• **WORK TO COMPLETE**:
Repeat each entry. Keep every line exactly as it is.

Items from a dataset
╔══

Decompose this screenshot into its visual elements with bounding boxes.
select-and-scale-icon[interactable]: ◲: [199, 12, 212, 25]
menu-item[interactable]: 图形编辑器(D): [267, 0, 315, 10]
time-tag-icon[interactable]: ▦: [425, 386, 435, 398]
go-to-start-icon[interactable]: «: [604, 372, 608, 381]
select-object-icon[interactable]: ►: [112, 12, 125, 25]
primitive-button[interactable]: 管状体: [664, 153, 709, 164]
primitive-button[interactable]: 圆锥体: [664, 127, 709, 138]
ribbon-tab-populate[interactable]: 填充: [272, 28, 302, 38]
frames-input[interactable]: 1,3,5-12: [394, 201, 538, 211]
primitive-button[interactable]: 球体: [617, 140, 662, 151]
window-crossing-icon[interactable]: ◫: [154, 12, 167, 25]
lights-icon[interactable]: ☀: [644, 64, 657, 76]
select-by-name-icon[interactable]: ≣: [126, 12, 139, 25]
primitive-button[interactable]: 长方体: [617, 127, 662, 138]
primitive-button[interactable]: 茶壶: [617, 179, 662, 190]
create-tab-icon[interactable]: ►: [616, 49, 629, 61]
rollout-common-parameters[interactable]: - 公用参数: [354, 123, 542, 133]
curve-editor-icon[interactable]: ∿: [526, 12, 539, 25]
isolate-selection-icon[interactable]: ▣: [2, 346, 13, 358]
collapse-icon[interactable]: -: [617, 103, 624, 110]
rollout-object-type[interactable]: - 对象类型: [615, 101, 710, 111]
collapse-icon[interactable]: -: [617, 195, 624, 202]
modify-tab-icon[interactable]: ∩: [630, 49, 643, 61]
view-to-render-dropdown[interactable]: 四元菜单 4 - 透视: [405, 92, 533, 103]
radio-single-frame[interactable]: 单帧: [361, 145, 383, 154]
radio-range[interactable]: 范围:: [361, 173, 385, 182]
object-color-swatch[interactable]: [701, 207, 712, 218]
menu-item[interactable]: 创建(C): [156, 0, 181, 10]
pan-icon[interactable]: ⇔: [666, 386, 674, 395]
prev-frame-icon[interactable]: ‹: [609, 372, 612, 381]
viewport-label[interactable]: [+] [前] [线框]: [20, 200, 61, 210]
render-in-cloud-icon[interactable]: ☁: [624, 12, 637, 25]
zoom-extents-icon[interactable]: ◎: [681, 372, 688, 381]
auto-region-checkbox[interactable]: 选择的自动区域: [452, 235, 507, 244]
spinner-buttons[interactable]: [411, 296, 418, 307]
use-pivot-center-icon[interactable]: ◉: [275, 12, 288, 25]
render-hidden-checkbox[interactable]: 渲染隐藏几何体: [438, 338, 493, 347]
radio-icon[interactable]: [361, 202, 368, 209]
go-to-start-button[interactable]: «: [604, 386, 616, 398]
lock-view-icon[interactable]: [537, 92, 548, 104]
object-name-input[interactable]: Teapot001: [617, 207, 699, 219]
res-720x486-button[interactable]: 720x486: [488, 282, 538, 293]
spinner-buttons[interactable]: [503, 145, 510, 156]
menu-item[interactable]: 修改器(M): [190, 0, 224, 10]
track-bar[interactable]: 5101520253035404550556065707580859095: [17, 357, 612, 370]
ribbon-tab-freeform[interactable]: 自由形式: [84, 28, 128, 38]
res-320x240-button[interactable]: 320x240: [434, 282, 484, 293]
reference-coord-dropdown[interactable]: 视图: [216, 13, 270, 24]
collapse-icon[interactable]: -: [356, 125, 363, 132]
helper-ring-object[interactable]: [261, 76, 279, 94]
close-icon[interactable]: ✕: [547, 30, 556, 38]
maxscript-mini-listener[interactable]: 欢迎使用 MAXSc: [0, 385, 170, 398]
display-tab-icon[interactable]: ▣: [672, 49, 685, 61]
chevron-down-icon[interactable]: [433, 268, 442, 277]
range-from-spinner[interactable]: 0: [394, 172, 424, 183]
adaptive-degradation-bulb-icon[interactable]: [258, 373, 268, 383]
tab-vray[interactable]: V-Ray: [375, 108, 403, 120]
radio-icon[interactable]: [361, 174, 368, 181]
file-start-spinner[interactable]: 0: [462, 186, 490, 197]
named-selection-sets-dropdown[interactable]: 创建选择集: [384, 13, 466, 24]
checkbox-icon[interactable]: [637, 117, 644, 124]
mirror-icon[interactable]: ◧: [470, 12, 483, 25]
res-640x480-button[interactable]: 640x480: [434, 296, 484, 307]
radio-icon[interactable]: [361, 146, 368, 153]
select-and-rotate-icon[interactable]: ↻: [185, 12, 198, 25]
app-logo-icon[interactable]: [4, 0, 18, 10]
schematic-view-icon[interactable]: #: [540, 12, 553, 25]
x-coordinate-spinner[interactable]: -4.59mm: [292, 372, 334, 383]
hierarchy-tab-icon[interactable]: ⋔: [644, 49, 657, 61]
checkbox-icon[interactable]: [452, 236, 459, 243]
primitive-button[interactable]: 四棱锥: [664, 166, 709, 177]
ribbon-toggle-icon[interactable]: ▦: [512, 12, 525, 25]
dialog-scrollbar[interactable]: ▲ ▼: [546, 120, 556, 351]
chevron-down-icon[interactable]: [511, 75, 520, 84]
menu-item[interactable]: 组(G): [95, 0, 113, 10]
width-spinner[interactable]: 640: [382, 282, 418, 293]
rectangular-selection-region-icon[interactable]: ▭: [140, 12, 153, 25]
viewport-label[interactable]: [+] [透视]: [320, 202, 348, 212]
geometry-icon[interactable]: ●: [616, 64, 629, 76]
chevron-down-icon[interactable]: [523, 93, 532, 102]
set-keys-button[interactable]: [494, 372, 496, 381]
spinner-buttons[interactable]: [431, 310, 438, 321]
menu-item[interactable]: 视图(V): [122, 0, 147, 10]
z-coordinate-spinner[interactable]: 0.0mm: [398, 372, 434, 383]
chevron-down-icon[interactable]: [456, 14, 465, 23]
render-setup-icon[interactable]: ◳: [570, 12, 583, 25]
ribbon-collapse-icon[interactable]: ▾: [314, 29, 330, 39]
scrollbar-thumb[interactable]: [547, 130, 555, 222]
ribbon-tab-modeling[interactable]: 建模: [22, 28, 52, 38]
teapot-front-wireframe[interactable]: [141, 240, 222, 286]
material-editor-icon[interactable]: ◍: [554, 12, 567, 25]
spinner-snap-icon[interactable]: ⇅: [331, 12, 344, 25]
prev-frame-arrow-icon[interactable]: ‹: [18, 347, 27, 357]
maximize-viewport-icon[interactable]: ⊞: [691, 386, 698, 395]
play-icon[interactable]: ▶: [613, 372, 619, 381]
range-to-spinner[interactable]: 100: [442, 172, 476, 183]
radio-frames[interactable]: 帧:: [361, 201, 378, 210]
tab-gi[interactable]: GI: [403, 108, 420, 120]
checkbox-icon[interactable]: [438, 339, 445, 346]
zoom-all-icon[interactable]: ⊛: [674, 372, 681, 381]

╚══

• **RESPONSE**:
Decompose this screenshot into its visual elements with bounding boxes.
select-and-scale-icon[interactable]: ◲: [199, 12, 212, 25]
menu-item[interactable]: 图形编辑器(D): [267, 0, 315, 10]
time-tag-icon[interactable]: ▦: [425, 386, 435, 398]
go-to-start-icon[interactable]: «: [604, 372, 608, 381]
select-object-icon[interactable]: ►: [112, 12, 125, 25]
primitive-button[interactable]: 管状体: [664, 153, 709, 164]
primitive-button[interactable]: 圆锥体: [664, 127, 709, 138]
ribbon-tab-populate[interactable]: 填充: [272, 28, 302, 38]
frames-input[interactable]: 1,3,5-12: [394, 201, 538, 211]
primitive-button[interactable]: 球体: [617, 140, 662, 151]
window-crossing-icon[interactable]: ◫: [154, 12, 167, 25]
lights-icon[interactable]: ☀: [644, 64, 657, 76]
select-by-name-icon[interactable]: ≣: [126, 12, 139, 25]
primitive-button[interactable]: 长方体: [617, 127, 662, 138]
primitive-button[interactable]: 茶壶: [617, 179, 662, 190]
create-tab-icon[interactable]: ►: [616, 49, 629, 61]
rollout-common-parameters[interactable]: - 公用参数: [354, 123, 542, 133]
curve-editor-icon[interactable]: ∿: [526, 12, 539, 25]
isolate-selection-icon[interactable]: ▣: [2, 346, 13, 358]
collapse-icon[interactable]: -: [617, 103, 624, 110]
rollout-object-type[interactable]: - 对象类型: [615, 101, 710, 111]
collapse-icon[interactable]: -: [617, 195, 624, 202]
modify-tab-icon[interactable]: ∩: [630, 49, 643, 61]
view-to-render-dropdown[interactable]: 四元菜单 4 - 透视: [405, 92, 533, 103]
radio-single-frame[interactable]: 单帧: [361, 145, 383, 154]
radio-range[interactable]: 范围:: [361, 173, 385, 182]
object-color-swatch[interactable]: [701, 207, 712, 218]
menu-item[interactable]: 创建(C): [156, 0, 181, 10]
pan-icon[interactable]: ⇔: [666, 386, 674, 395]
prev-frame-icon[interactable]: ‹: [609, 372, 612, 381]
viewport-label[interactable]: [+] [前] [线框]: [20, 200, 61, 210]
render-in-cloud-icon[interactable]: ☁: [624, 12, 637, 25]
zoom-extents-icon[interactable]: ◎: [681, 372, 688, 381]
auto-region-checkbox[interactable]: 选择的自动区域: [452, 235, 507, 244]
spinner-buttons[interactable]: [411, 296, 418, 307]
use-pivot-center-icon[interactable]: ◉: [275, 12, 288, 25]
render-hidden-checkbox[interactable]: 渲染隐藏几何体: [438, 338, 493, 347]
radio-icon[interactable]: [361, 202, 368, 209]
go-to-start-button[interactable]: «: [604, 386, 616, 398]
lock-view-icon[interactable]: [537, 92, 548, 104]
object-name-input[interactable]: Teapot001: [617, 207, 699, 219]
res-720x486-button[interactable]: 720x486: [488, 282, 538, 293]
spinner-buttons[interactable]: [503, 145, 510, 156]
menu-item[interactable]: 修改器(M): [190, 0, 224, 10]
track-bar[interactable]: 5101520253035404550556065707580859095: [17, 357, 612, 370]
ribbon-tab-freeform[interactable]: 自由形式: [84, 28, 128, 38]
res-320x240-button[interactable]: 320x240: [434, 282, 484, 293]
reference-coord-dropdown[interactable]: 视图: [216, 13, 270, 24]
collapse-icon[interactable]: -: [356, 125, 363, 132]
helper-ring-object[interactable]: [261, 76, 279, 94]
close-icon[interactable]: ✕: [547, 30, 556, 38]
maxscript-mini-listener[interactable]: 欢迎使用 MAXSc: [0, 385, 170, 398]
display-tab-icon[interactable]: ▣: [672, 49, 685, 61]
chevron-down-icon[interactable]: [433, 268, 442, 277]
range-from-spinner[interactable]: 0: [394, 172, 424, 183]
adaptive-degradation-bulb-icon[interactable]: [258, 373, 268, 383]
tab-vray[interactable]: V-Ray: [375, 108, 403, 120]
radio-icon[interactable]: [361, 174, 368, 181]
file-start-spinner[interactable]: 0: [462, 186, 490, 197]
named-selection-sets-dropdown[interactable]: 创建选择集: [384, 13, 466, 24]
checkbox-icon[interactable]: [637, 117, 644, 124]
mirror-icon[interactable]: ◧: [470, 12, 483, 25]
res-640x480-button[interactable]: 640x480: [434, 296, 484, 307]
radio-icon[interactable]: [361, 146, 368, 153]
select-and-rotate-icon[interactable]: ↻: [185, 12, 198, 25]
app-logo-icon[interactable]: [4, 0, 18, 10]
schematic-view-icon[interactable]: #: [540, 12, 553, 25]
x-coordinate-spinner[interactable]: -4.59mm: [292, 372, 334, 383]
hierarchy-tab-icon[interactable]: ⋔: [644, 49, 657, 61]
checkbox-icon[interactable]: [452, 236, 459, 243]
primitive-button[interactable]: 四棱锥: [664, 166, 709, 177]
ribbon-toggle-icon[interactable]: ▦: [512, 12, 525, 25]
dialog-scrollbar[interactable]: ▲ ▼: [546, 120, 556, 351]
chevron-down-icon[interactable]: [511, 75, 520, 84]
menu-item[interactable]: 组(G): [95, 0, 113, 10]
width-spinner[interactable]: 640: [382, 282, 418, 293]
rectangular-selection-region-icon[interactable]: ▭: [140, 12, 153, 25]
viewport-label[interactable]: [+] [透视]: [320, 202, 348, 212]
geometry-icon[interactable]: ●: [616, 64, 629, 76]
chevron-down-icon[interactable]: [523, 93, 532, 102]
set-keys-button[interactable]: [494, 372, 496, 381]
spinner-buttons[interactable]: [431, 310, 438, 321]
menu-item[interactable]: 视图(V): [122, 0, 147, 10]
z-coordinate-spinner[interactable]: 0.0mm: [398, 372, 434, 383]
chevron-down-icon[interactable]: [456, 14, 465, 23]
render-setup-icon[interactable]: ◳: [570, 12, 583, 25]
ribbon-collapse-icon[interactable]: ▾: [314, 29, 330, 39]
scrollbar-thumb[interactable]: [547, 130, 555, 222]
ribbon-tab-modeling[interactable]: 建模: [22, 28, 52, 38]
teapot-front-wireframe[interactable]: [141, 240, 222, 286]
material-editor-icon[interactable]: ◍: [554, 12, 567, 25]
spinner-snap-icon[interactable]: ⇅: [331, 12, 344, 25]
prev-frame-arrow-icon[interactable]: ‹: [18, 347, 27, 357]
maximize-viewport-icon[interactable]: ⊞: [691, 386, 698, 395]
play-icon[interactable]: ▶: [613, 372, 619, 381]
range-to-spinner[interactable]: 100: [442, 172, 476, 183]
radio-frames[interactable]: 帧:: [361, 201, 378, 210]
tab-gi[interactable]: GI: [403, 108, 420, 120]
checkbox-icon[interactable]: [438, 339, 445, 346]
zoom-all-icon[interactable]: ⊛: [674, 372, 681, 381]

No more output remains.